**Study material**:
※ ※ ※

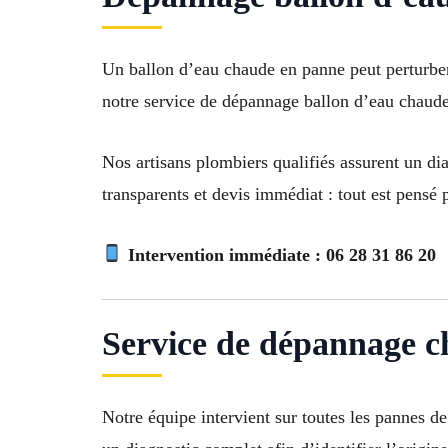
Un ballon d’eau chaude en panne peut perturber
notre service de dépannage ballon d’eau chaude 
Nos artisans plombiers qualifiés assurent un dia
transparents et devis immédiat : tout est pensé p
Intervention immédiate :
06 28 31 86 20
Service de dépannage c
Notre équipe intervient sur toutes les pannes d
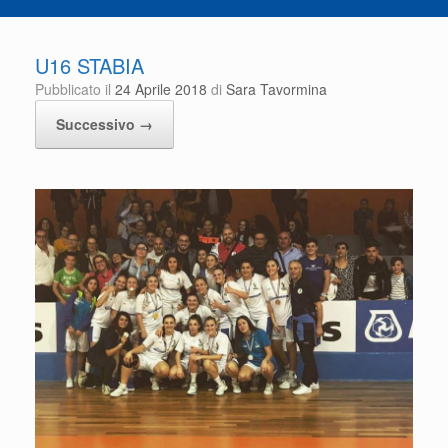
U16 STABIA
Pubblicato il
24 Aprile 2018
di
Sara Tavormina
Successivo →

※ ※ ※

**Exercise objective**: Among the lines above, return those that contain the string "ballon".

**Your response**:
Un ballon d’eau chaude en panne peut perturber
notre service de dépannage ballon d’eau chaude 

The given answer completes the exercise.